Data extract:

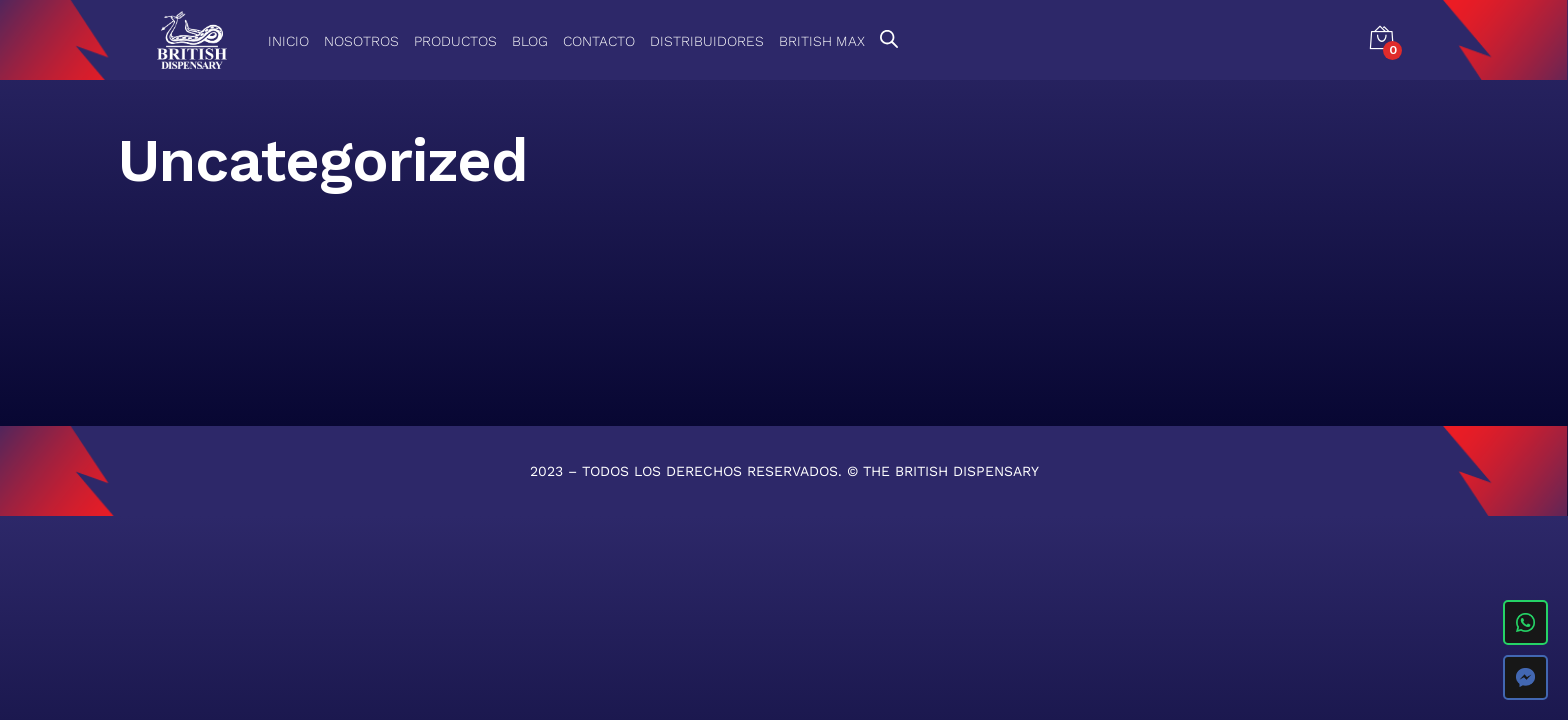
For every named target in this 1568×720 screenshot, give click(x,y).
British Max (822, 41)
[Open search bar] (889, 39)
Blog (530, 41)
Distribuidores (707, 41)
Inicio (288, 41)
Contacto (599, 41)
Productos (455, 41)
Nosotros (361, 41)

...

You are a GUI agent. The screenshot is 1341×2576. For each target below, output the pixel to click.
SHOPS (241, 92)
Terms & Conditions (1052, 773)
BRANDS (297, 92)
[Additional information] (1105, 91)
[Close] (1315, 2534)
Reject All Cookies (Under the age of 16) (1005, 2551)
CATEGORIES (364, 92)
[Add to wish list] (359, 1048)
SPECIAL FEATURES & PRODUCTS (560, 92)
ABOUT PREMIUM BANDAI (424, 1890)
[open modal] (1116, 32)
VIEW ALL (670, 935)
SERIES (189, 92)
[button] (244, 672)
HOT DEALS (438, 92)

...

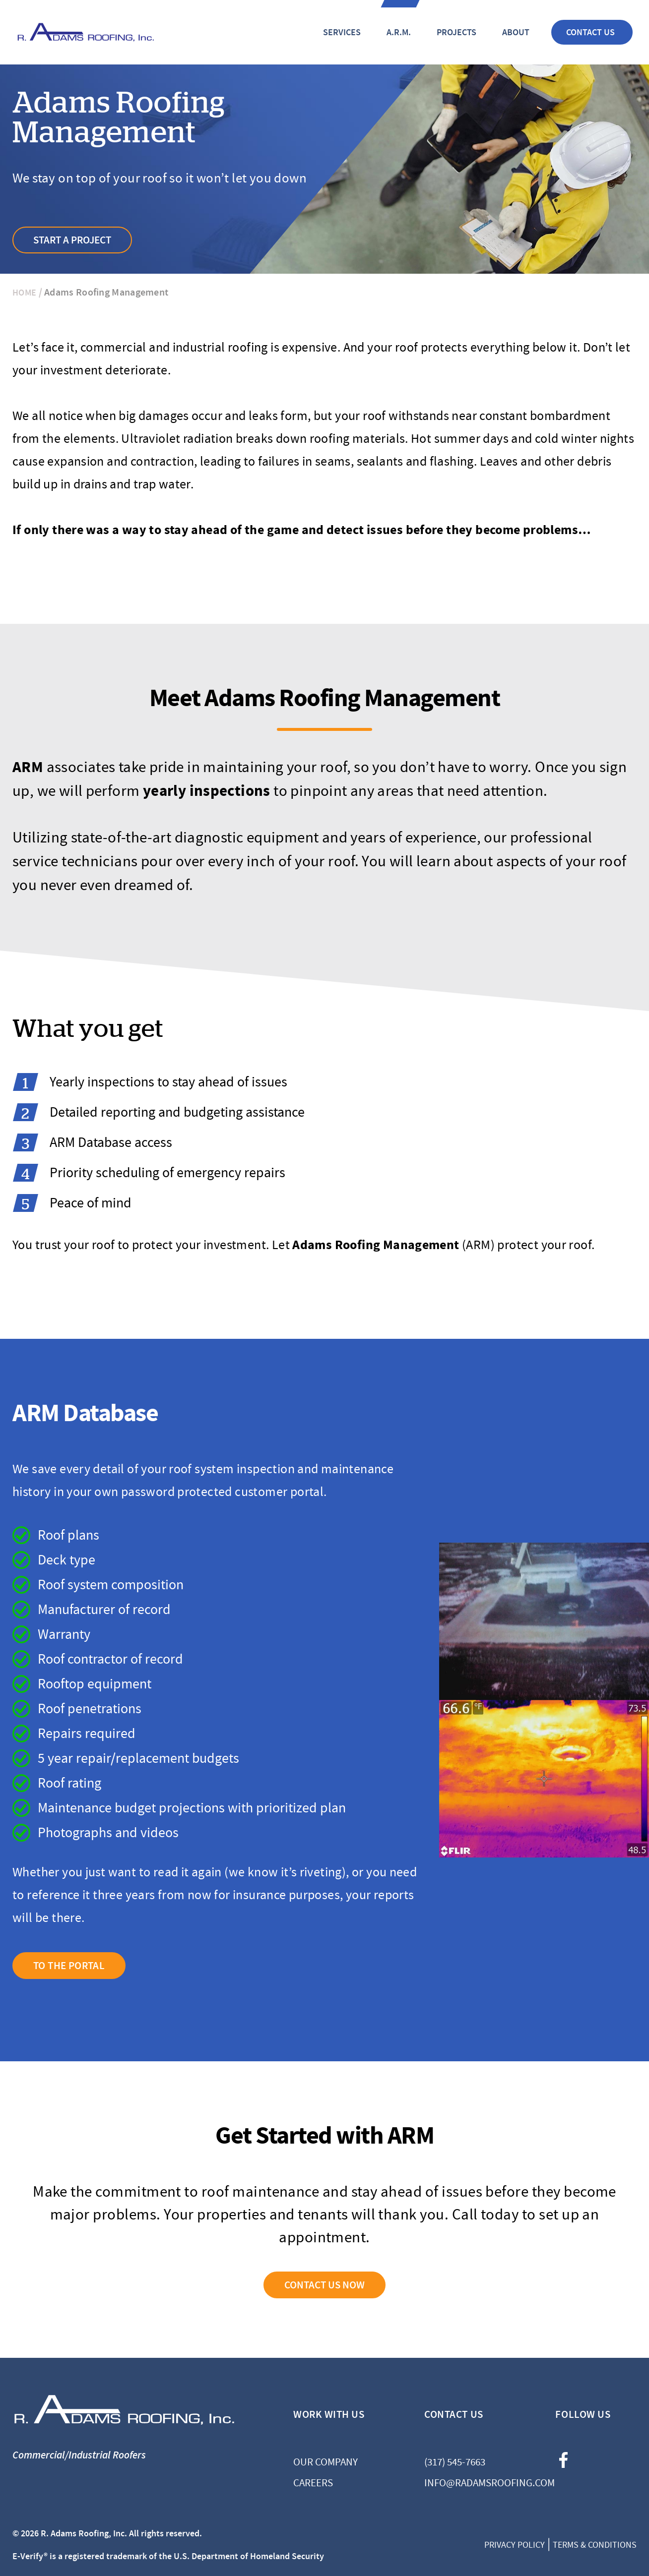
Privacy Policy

Your instructions:
Using the entries above, return exactly the lines from the line with "For every named" to the line with "Nosotros (361, 41)", counting both of those lines.

Result of this task:
For every named target in this 1568×720 screenshot, give click(x,y).
British Max (822, 41)
[Open search bar] (889, 39)
Blog (530, 41)
Distribuidores (707, 41)
Inicio (288, 41)
Contacto (599, 41)
Productos (455, 41)
Nosotros (361, 41)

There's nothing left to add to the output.